实际上,scikit-learn
确实提供了这样的功能,尽管实现起来可能有点棘手。这是一个建立在三个模型之上的平均回归器的完整工作示例。首先,让我们导入所有需要的包:
from sklearn.base import TransformerMixin
from sklearn.datasets import make_regression
from sklearn.pipeline import Pipeline, FeatureUnion
from sklearn.model_selection import train_test_split
from sklearn.ensemble import RandomForestRegressor
from sklearn.neighbors import KNeighborsRegressor
from sklearn.preprocessing import StandardScaler, PolynomialFeatures
from sklearn.linear_model import LinearRegression, Ridge
然后,我们需要将我们的三个回归模型转换为转换器。

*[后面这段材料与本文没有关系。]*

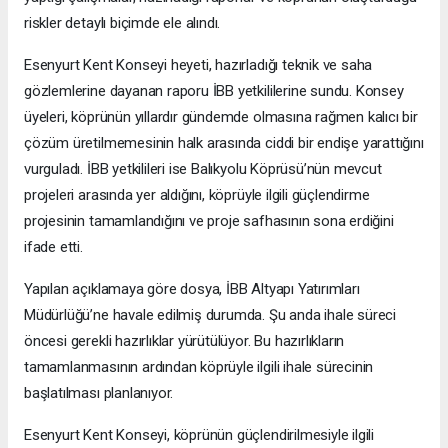
riskler detaylı biçimde ele alındı.
Esenyurt Kent Konseyi heyeti, hazırladığı teknik ve saha
gözlemlerine dayanan raporu İBB yetkililerine sundu. Konsey
üyeleri, köprünün yıllardır gündemde olmasına rağmen kalıcı bir
çözüm üretilmemesinin halk arasında ciddi bir endişe yarattığını
vurguladı. İBB yetkilileri ise Balıkyolu Köprüsü’nün mevcut
projeleri arasında yer aldığını, köprüyle ilgili güçlendirme
projesinin tamamlandığını ve proje safhasının sona erdiğini
ifade etti.
Yapılan açıklamaya göre dosya, İBB Altyapı Yatırımları
Müdürlüğü’ne havale edilmiş durumda. Şu anda ihale süreci
öncesi gerekli hazırlıklar yürütülüyor. Bu hazırlıkların
tamamlanmasının ardından köprüyle ilgili ihale sürecinin
başlatılması planlanıyor.
Esenyurt Kent Konseyi, köprünün güçlendirilmesiyle ilgili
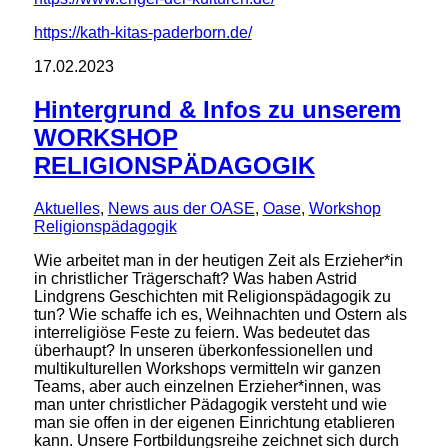
https://kath-kitas-paderborn.de/
17.02.2023
Hintergrund & Infos zu unserem
WORKSHOP
RELIGIONSPÄDAGOGIK
Aktuelles
,
News aus der OASE
,
Oase
,
Workshop
Religionspädagogik
Wie arbeitet man in der heutigen Zeit als Erzieher*in
in christlicher Trägerschaft? Was haben Astrid
Lindgrens Geschichten mit Religionspädagogik zu
tun? Wie schaffe ich es, Weihnachten und Ostern als
interreligiöse Feste zu feiern. Was bedeutet das
überhaupt? In unseren überkonfessionellen und
multikulturellen Workshops vermitteln wir ganzen
Teams, aber auch einzelnen Erzieher*innen, was
man unter christlicher Pädagogik versteht und wie
man sie offen in der eigenen Einrichtung etablieren
kann. Unsere Fortbildungsreihe zeichnet sich durch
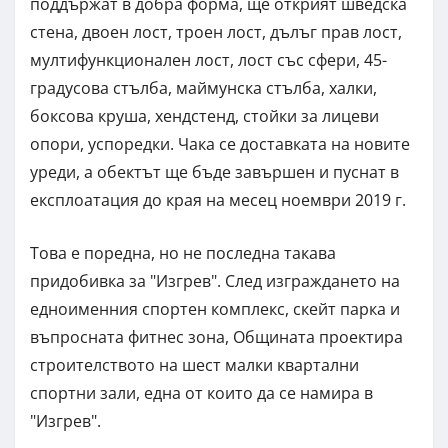
поддържат в добра форма, ще открият шведска
стена, двоен лост, троен лост, дълъг прав лост,
мултифункционален лост, лост със сфери, 45-
градусова стълба, маймунска стълба, халки,
боксова круша, хендстенд, стойки за лицеви
опори, успоредки. Чака се доставката на новите
уреди, а обектът ще бъде завършен и пуснат в
експлоатация до края на месец ноември 2019 г.
Това е поредна, но не последна такава
придобивка за "Изгрев". След изграждането на
едноименния спортен комплекс, скейт парка и
въпросната фитнес зона, Общината проектира
строителството на шест малки квартални
спортни зали, една от които да се намира в
"Изгрев".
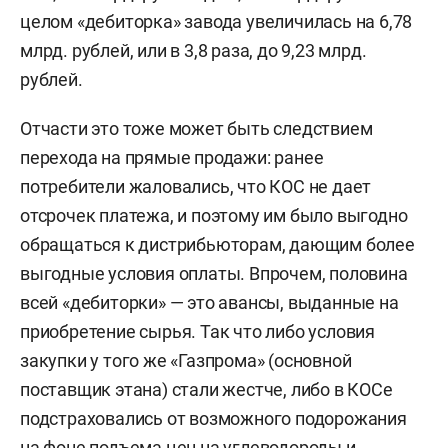
целом «дебиторка» завода увеличилась на 6,78
млрд. рублей, или в 3,8 раза, до 9,23 млрд.
рублей.
Отчасти это тоже может быть следствием
перехода на прямые продажи: ранее
потребители жаловались, что КОС не дает
отсрочек платежа, и поэтому им было выгодно
обращаться к дистрибьюторам, дающим более
выгодные условия оплаты. Впрочем, половина
всей «дебиторки» — это авансы, выданные на
приобретение сырья. Так что либо условия
закупки у того же «Газпрома» (основной
поставщик этана) стали жестче, либо в КОСе
подстраховались от возможного подорожания
на фоне подъема цен на углеводороды и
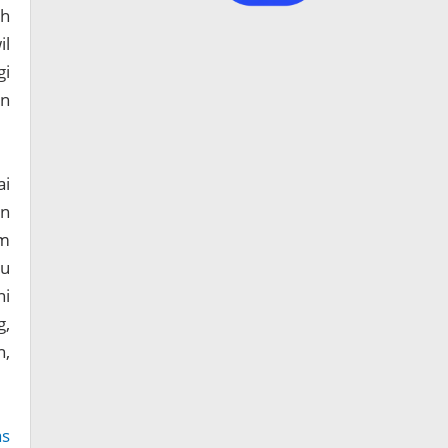
ah
il
gi
an
ai
an
im
tu
ni
g,
n,
as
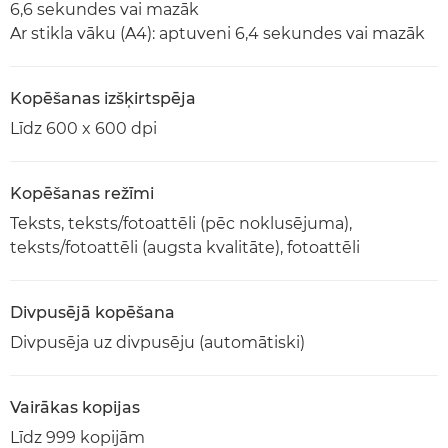
6,6 sekundes vai mazāk
Ar stikla vāku (A4): aptuveni 6,4 sekundes vai mazāk
Kopēšanas izšķirtspēja
Līdz 600 x 600 dpi
Kopēšanas režīmi
Teksts, teksts/fotoattēli (pēc noklusējuma),
teksts/fotoattēli (augsta kvalitāte), fotoattēli
Divpusējā kopēšana
Divpusēja uz divpusēju (automātiski)
Vairākas kopijas
Līdz 999 kopijām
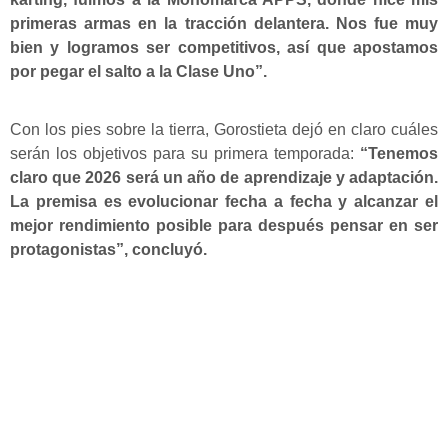
primeras armas en la tracción delantera. Nos fue muy
bien y logramos ser competitivos, así que apostamos
por pegar el salto a la Clase Uno”.
Con los pies sobre la tierra, Gorostieta dejó en claro cuáles
serán los objetivos para su primera temporada:
“Tenemos
claro que 2026 será un año de aprendizaje y adaptación.
La premisa es evolucionar fecha a fecha y alcanzar el
mejor rendimiento posible para después pensar en ser
protagonistas”, concluyó.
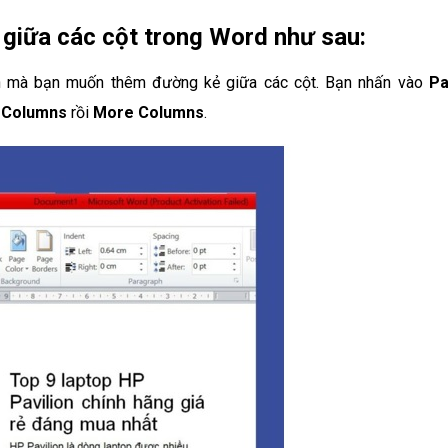
giữa các cột trong Word như sau:
n mà bạn muốn thêm đường kẻ giữa các cột. Bạn nhấn vào
P
o
Columns
rồi
More Columns
.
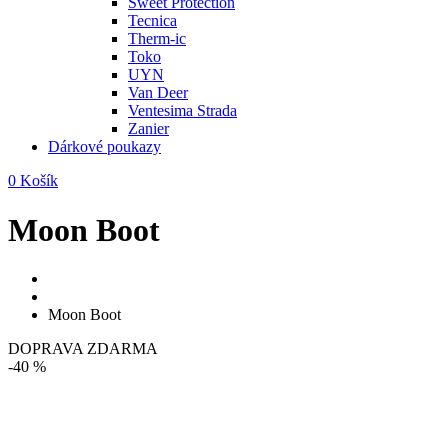
Sweet Protection
Tecnica
Therm-ic
Toko
UYN
Van Deer
Ventesima Strada
Zanier
Dárkové poukazy
0
Košík
Moon Boot
Moon Boot
DOPRAVA ZDARMA
-40 %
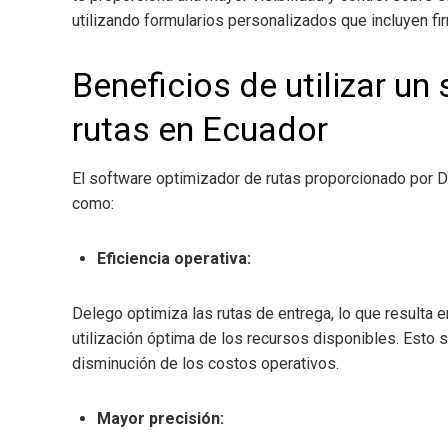
utilizando formularios personalizados que incluyen fi
Beneficios de utilizar u
rutas en Ecuador
El software optimizador de rutas proporcionado por D
como:
Eficiencia operativa:
Delego optimiza las rutas de entrega, lo que resulta e
utilización óptima de los recursos disponibles. Esto s
disminución de los costos operativos.
Mayor precisión:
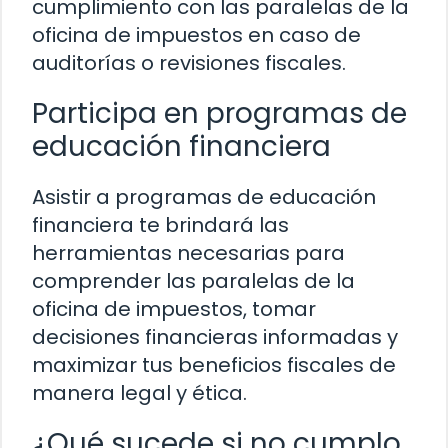
cumplimiento con las paralelas de la
oficina de impuestos en caso de
auditorías o revisiones fiscales.
Participa en programas de
educación financiera
Asistir a programas de educación
financiera te brindará las
herramientas necesarias para
comprender las paralelas de la
oficina de impuestos, tomar
decisiones financieras informadas y
maximizar tus beneficios fiscales de
manera legal y ética.
¿Qué sucede si no cumplo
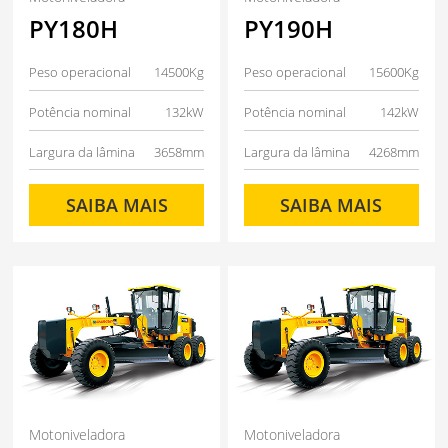
PY180H
PY190H
Peso operacional
14500Kg
Peso operacional
15600Kg
Potência nominal
132kW
Potência nominal
142kW
Largura da lâmina
3658mm
Largura da lâmina
4268mm
SAIBA MAIS
SAIBA MAIS
Motoniveladora
Motoniveladora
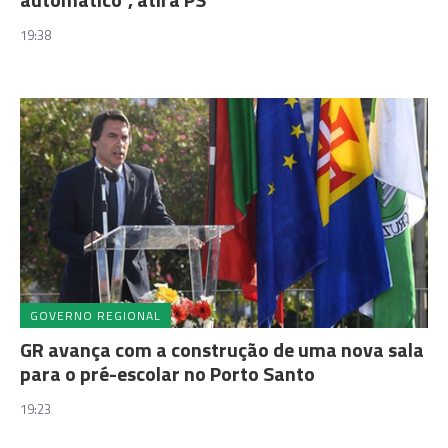
19:38
GOVERNO REGIONAL
GR avança com a construção de uma nova sala
para o pré-escolar no Porto Santo
19:23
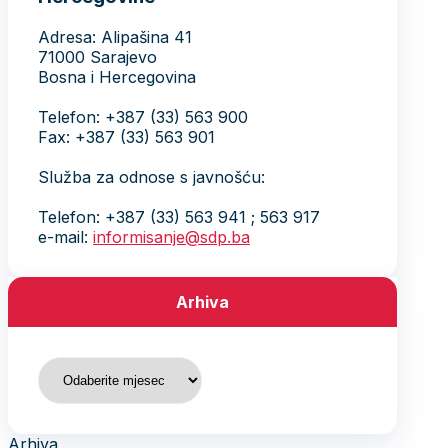
Adresa: Alipašina 41
71000 Sarajevo
Bosna i Hercegovina
Telefon: +387 (33) 563 900
Fax: +387 (33) 563 901
Služba za odnose s javnošću:
Telefon: +387 (33) 563 941 ; 563 917
e-mail:
informisanje@sdp.ba
Arhiva
Arhiva
Arhiva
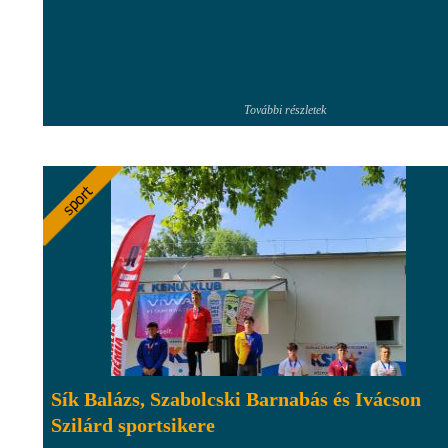
További részletek
Sík Balázs, Szabolcski Barnabás és Ivácson
Szilárd sportsikere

这将允许我们将他们的预测合并到一个单一的特征向量中FeatureUnion
:
class RidgeTransformer(Ridge, TransformerMixin):
def transform(self, X, *_):
return self.predict(X).reshape(len(X), -1)
class RandomForestTransformer(RandomForestRegressor, TransformerMixin):
def transform(self, X, *_):
return self.predict(X).reshape(len(X), -1)
class KNeighborsTransformer(KNeighborsRegressor, TransformerMixin):
def transform(self, X, *_):
return self.predict(X).reshape(len(X), -1)
现在,让我们为我们的 frankenstein 模型定义一个构建器函数:
def build_model():
ridge_transformer = Pipeline(steps=[
('scaler', StandardScaler()),
('poly_feats', PolynomialFeatures()),
('ridge', RidgeTransformer())
])
pred_union = FeatureUnion(
transformer_list=[
('ridge', ridge_transformer),
('rand_forest', RandomForestTransformer()),
('knn', KNeighborsTransformer())
],
n_jobs=2
)
model = Pipeline(steps=[
('pred_union', pred_union),
('lin_regr', LinearRegression())
])
return model
最后,让我们拟合模型:
print('Build and fit a model...')
model = build_model()
X, y = make_regression(n_features=10)
X_train, X_test, y_train, y_test = train_test_split(X, y, test_size=0.2)
model.fit(X_train, y_train)
score = model.score(X_test, y_test)
print('Done. Score:', score)
输出:
Build and fit a model...
Done. Score: 0.9600413867438636
为什么要麻烦以这种方式使事情复杂化?好吧,这种方法允许我们使用标准scikit-learn
模块优化模型超参数,例如GridSearchCV
or RandomizedSearchCV
。此外,现在可以轻松地从磁盘保存和加载预训练模型。